Kulturwandel ist in aller Munde. Mit dem Reden ist es jedoch nicht getan. Auch nicht mit #gerneperDU, Hoodies oder Sneakern. Manche Initiativen erzeugen statt Flow vor allem eines: Frust. Betrachten wir hier einmal die Dunkelseite des Kulturwandels: den Unternehmenszynismus.

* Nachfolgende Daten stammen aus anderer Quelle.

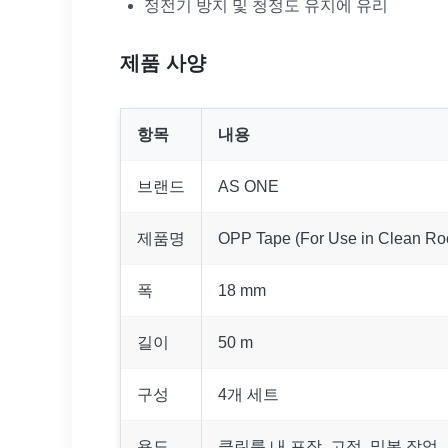
정전기 방지 및 청정도 유지에 유리
제품 사양
항목
내용
브랜드
AS ONE
제품명
OPP Tape (For Use in Clean R
폭
18 mm
길이
50 m
구성
4개 세트
용도
클린룸 내 포장, 고정, 밀봉 작업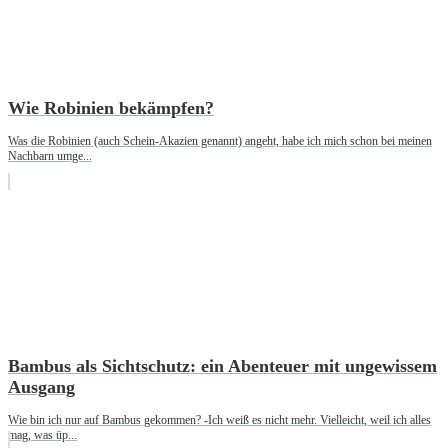
Wie Robinien bekämpfen?
Was die Robinien (auch Schein-Akazien genannt) angeht, habe ich mich schon bei meinen
Nachbarn umge...
Bambus als Sichtschutz: ein Abenteuer mit ungewissem
Ausgang
Wie bin ich nur auf Bambus gekommen? -Ich weiß es nicht mehr. Vielleicht, weil ich alles
mag, was üp...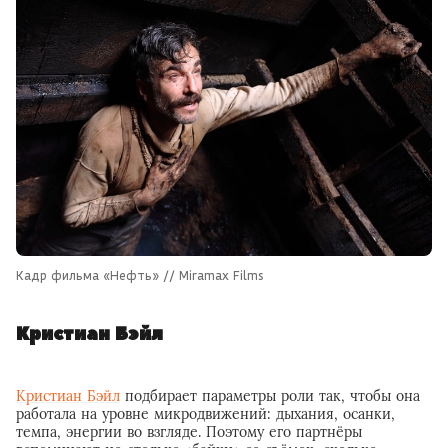
Кадр фильма «Нефть» // Miramax Films
Кристиан Бэйл
Кристиан Бэйл
подбирает параметры роли так, чтобы она
работала на уровне микродвижений: дыхания, осанки,
темпа, энергии во взгляде. Поэтому его партнёры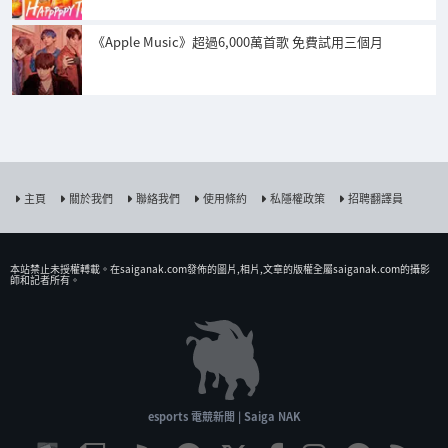
《Apple Music》超過6,000萬首歌 免費試用三個月
主頁
關於我們
聯絡我們
使用條約
私隱權政策
招聘翻譯員
本站禁止未授權𨍭載。在saiganak.com發佈的圖片,相片,文章的版權全屬saiganak.com的攝影
師和記者所有。
esports 電競新聞 | Saiga NAK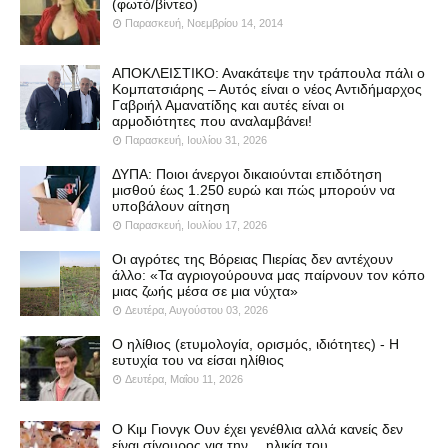
(φωτό/βίντεο)
Παρασκευή, Νοεμβρίου 14, 2014
ΑΠΟΚΛΕΙΣΤΙΚΟ: Ανακάτεψε την τράπουλα πάλι ο
Κομπατσιάρης – Αυτός είναι ο νέος Αντιδήμαρχος
Γαβριήλ Αμανατίδης και αυτές είναι οι
αρμοδιότητες που αναλαμβάνει!
Παρασκευή, Ιουλίου 31, 2026
ΔΥΠΑ: Ποιοι άνεργοι δικαιούνται επιδότηση
μισθού έως 1.250 ευρώ και πώς μπορούν να
υποβάλουν αίτηση
Παρασκευή, Ιουλίου 17, 2026
Οι αγρότες της Βόρειας Πιερίας δεν αντέχουν
άλλο: «Τα αγριογούρουνα μας παίρνουν τον κόπο
μιας ζωής μέσα σε μια νύχτα»
Δευτέρα, Αυγούστου 03, 2026
Ο ηλίθιος (ετυμολογία, ορισμός, ιδιότητες) - Η
ευτυχία του να είσαι ηλίθιος
Δευτέρα, Μαΐου 11, 2026
Ο Κιμ Γιονγκ Ουν έχει γενέθλια αλλά κανείς δεν
είναι σίγουρος για την… ηλικία του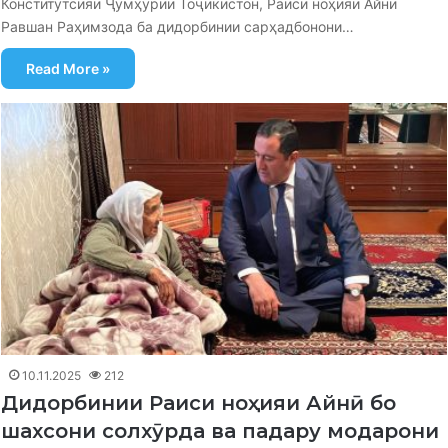
Конститутсияи Ҷумҳурии Тоҷикистон, Раиси ноҳияи Айнӣ
Равшан Раҳимзода ба дидорбинии сарҳадбонони…
Read More »
10.11.2025
212
Дидорбинии Раиси ноҳияи Айнӣ бо
шахсони солхӯрда ва падару модарони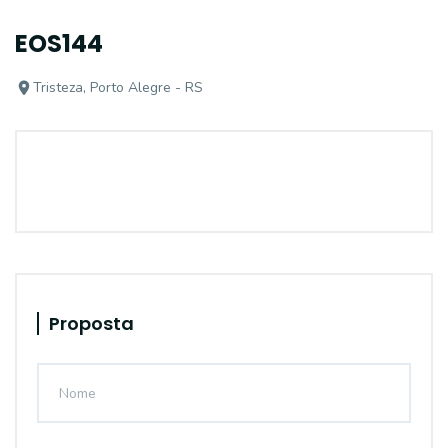
EOS144
Tristeza, Porto Alegre - RS
Proposta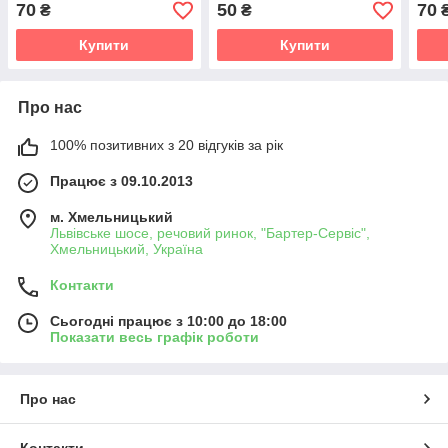
70
50
70
₴
₴
Купити
Купити
Про нас
100% позитивних з 20 відгуків за рік
Працює з 09.10.2013
м. Хмельницький
Львівське шосе, речовий ринок, "Бартер-Сервіс",
Хмельницький, Україна
Контакти
Сьогодні працює з 10:00 до 18:00
Показати весь графік роботи
Про нас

„Wir haben vor zwei Jahren begonnen, an unserer Unternehmenskultur zu arbeiten – jetzt würden wir gerne mit Ihnen daran weiterarbeiten.“

„Das freut mich zu hören. Danke für Ihr Vertrauen. Was haben Sie denn bisher erreicht?“

„Leider viel zu wenig und in Teilen ist alles beim Alten – trotz größter Anstrengungen, vieler Events und breiter Einbindung eines Großteils der Belegschaft.“

Gespräche dieser Art führe ich aktuell viele. Nach dem Zeitalter der Agilität hat nun die Zeit Ex-Kulturwandel begonnen. Das ist traurig. So wie es auch schon bei Vertriebssparkasse, Qualitäts-Sparkasse, Kundensparkasse, agile Sparkasse und digitale Sparkasse traurig war. Viel gemacht, nur wenig erreicht.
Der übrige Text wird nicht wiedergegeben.